Performance of transcript profiling analysis, using oligonucleotide DNA microarray technology, allows for detection of genome-wide differences in the expression level of genes, meaning both identification and detection of differences in the abundance of nearly all mRNA transcripts present in the cells of these samples at a given point of time. An oligonucleotide cDNA microarray is an array of oligonucleotide (20~80- mer oligos) probes, chemically synthesized at specific locations (in situ = on-chip) on a coated quartz surface.

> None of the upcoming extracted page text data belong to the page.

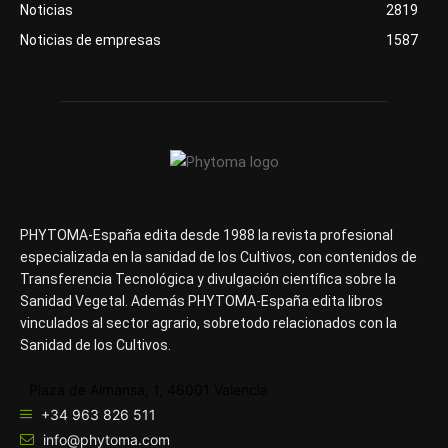
Noticias
2819
Noticias de empresas
1587
PHYTOMA-España edita desde 1988 la revista profesional
especializada en la sanidad de los Cultivos, con contenidos de
Transferencia Tecnológica y divulgación científica sobre la
Sanidad Vegetal. Además PHYTOMA-España edita libros
vinculados al sector agrario, sobretodo relacionados con la
Sanidad de los Cultivos.
Plaza de Almansa, 1, 46001 Valencia
+34 963 826 511
info@phytoma.com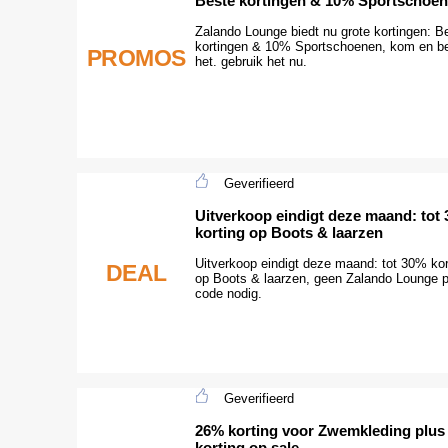
Beste kortingen & 10% Sportschoe
Zalando Lounge biedt nu grote kortingen: B
kortingen & 10% Sportschoenen, kom en be
PROMOS
het. gebruik het nu.
Geverifieerd
Uitverkoop eindigt deze maand: tot
korting op Boots & laarzen
Uitverkoop eindigt deze maand: tot 30% kor
DEAL
op Boots & laarzen, geen Zalando Lounge 
code nodig.
Geverifieerd
26% korting voor Zwemkleding plus
korting op sale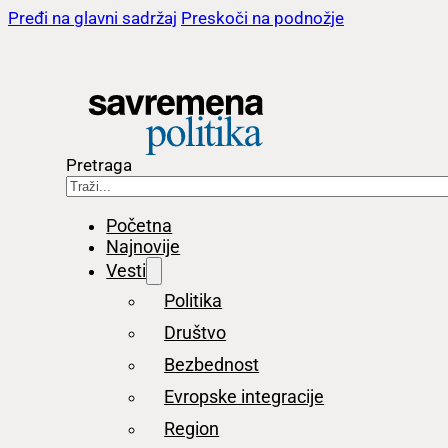
Pređi na glavni sadržaj
Preskoči na podnožje
Pretraga
Početna
Najnovije
Vesti
Politika
Društvo
Bezbednost
Evropske integracije
Region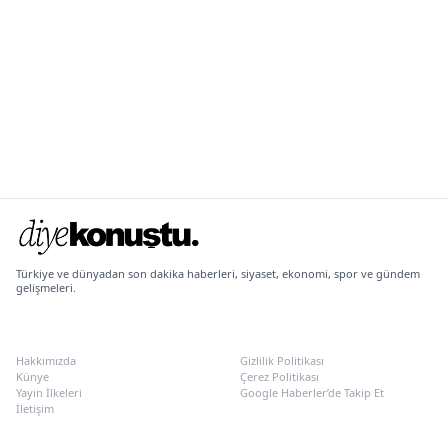
Türkiye ve dünyadan son dakika haberleri, siyaset, ekonomi, spor ve gündem
gelişmeleri.
KURUMSAL
POLITIKALAR
Hakkımızda
Gizlilik Politikası
Künye
Çerez Politikası
Yayın İlkeleri
Google Haberler’de Takip Et
İletişim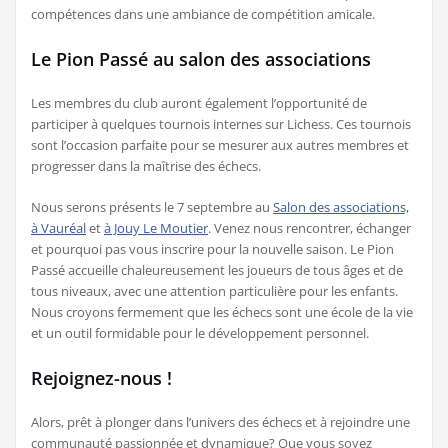
compétences dans une ambiance de compétition amicale.
Le Pion Passé au salon des associations
Les membres du club auront également l’opportunité de
participer à quelques tournois internes sur Lichess. Ces tournois
sont l’occasion parfaite pour se mesurer aux autres membres et
progresser dans la maîtrise des échecs.
Nous serons présents le 7 septembre au
Salon des associations,
à Vauréal
et
à Jouy Le Moutier
. Venez nous rencontrer, échanger
et pourquoi pas vous inscrire pour la nouvelle saison. Le Pion
Passé accueille chaleureusement les joueurs de tous âges et de
tous niveaux, avec une attention particulière pour les enfants.
Nous croyons fermement que les échecs sont une école de la vie
et un outil formidable pour le développement personnel.
Rejoignez-nous !
Alors, prêt à plonger dans l’univers des échecs et à rejoindre une
communauté passionnée et dynamique? Que vous soyez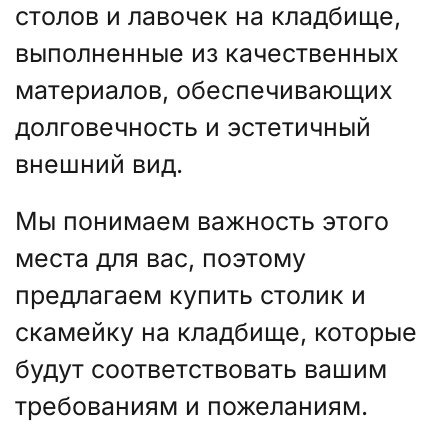
столов и лавочек на кладбище,
выполненные из качественных
материалов, обеспечивающих
долговечность и эстетичный
внешний вид.
Мы понимаем важность этого
места для вас, поэтому
предлагаем купить столик и
скамейку на кладбище, которые
будут соответствовать вашим
требованиям и пожеланиям.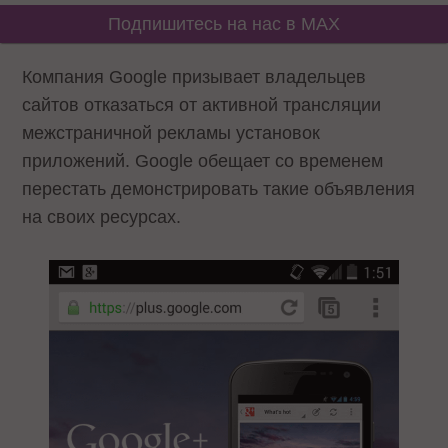
Подпишитесь на нас в MAX
Компания Google
призывает
владельцев
сайтов отказаться от активной трансляции
межстраничной рекламы установок
приложений. Google обещает со временем
перестать демонстрировать такие объявления
на своих ресурсах.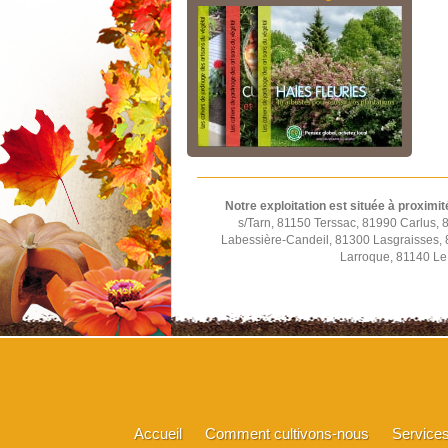
Notre exploitation est située à proximit
s/Tarn, 81150 Terssac, 81990 Carlus,
Labessière-Candeil, 81300 Lasgraisses,
Larroque, 81140 Le 
Accueil
Comment cultivons-nous
Service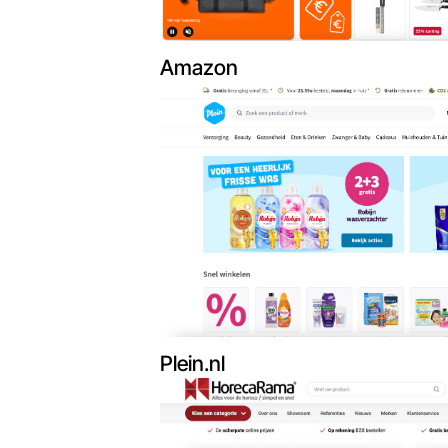
Amazon
Plein.nl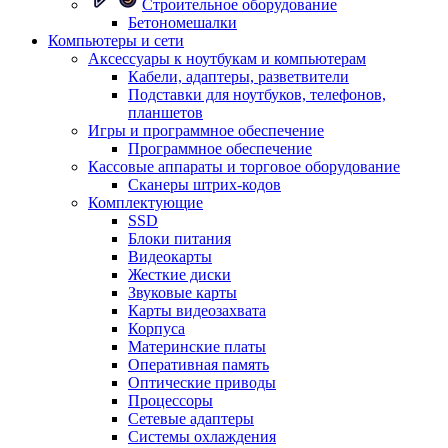
Строительное оборудование
Бетономешалки
Компьютеры и сети
Аксессуары к ноутбукам и компьютерам
Кабели, адаптеры, разветвители
Подставки для ноутбуков, телефонов,
планшетов
Игры и программное обеспечение
Программное обеспечение
Кассовые аппараты и торговое оборудование
Сканеры штрих-кодов
Комплектующие
SSD
Блоки питания
Видеокарты
Жесткие диски
Звуковые карты
Карты видеозахвата
Корпуса
Материнские платы
Оперативная память
Оптические приводы
Процессоры
Сетевые адаптеры
Системы охлаждения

An alternative method of fabrication of gene arrays by high density in-situ synthesis of oligonucleotides by photolithography and combinatorial chemistry on wavers provides the basis for commercial available microarray technology and was developed by Steve Fodor and colleges at Affymetrix® Inc., USA (Pease et al. 1994), which sells its products under the GeneChip® trademark. Affymetrix’s GeneChip® methodology is limited to hybridization with single samples, and depends on the inclusion of quality control probe sets to allow intra-array data normalization and inter-array data comparability by complex statistical models (Bottinger et al. 2003). Affymetrix’s GeneChips® use so-called probe sets, containing multiple short

oligonucleotide DNA sequences (probes) of each 25 bases, derived from different regions of a single target transcript. The precise location where each probe is synthesized is called a feature. One feature is composed of a large number of identical oligonucleotide probes. In modern Affymetrix’s GeneChips®, the feature size is 11 µm and up to 1.6 millions of features are contained on one array. A probe set consists of eleven pairs of oligonucleotide probes (=22 different oligonucleotide probes). The individual probes of a probe set are located close to the 3' end of the respective mRNA sequence. Each pair consists of a perfect match (PM) oligonucleotide (complementary to the target sequence of interest), that provides measurable fluorescence when target sequences binds to it and a mismatch (MM) oligonucleotide, identical to its PM counterpart except for one mismatch base inserted at its central position. The paired mismatch probe serves as an internal control for its perfect match partner. False or contaminating fluorescence, for example derived from non-specific cross hybridizations, can efficiently be quantified and subtracted from a gene expression measurement. The difference in detected hybridization signals between the PM and MM partners, as well as their intensity ratios serve as indicators of specific target abundance, allowing for consistent discrimination between signal and background noise and for generation of accurate data sets (Affymetrix Manual). The availability of sequence descriptions and annotations of all probes present on the Affymetrix arrays also allows for approaches of analyses of microarray raw data different from the original “probe-set” approach by Affymetrix© (e.g. ChipInspector 1.2, Genomatix). Sequences of all probes are blasted against the entire mouse genome, thereby using the latest sequences information available to identify the transcripts, represented through the respective probes on the array. Following image acquisition and quality controls of scanned chips, generated microarray raw data are normalized to allow for inter- and intra-array comparability.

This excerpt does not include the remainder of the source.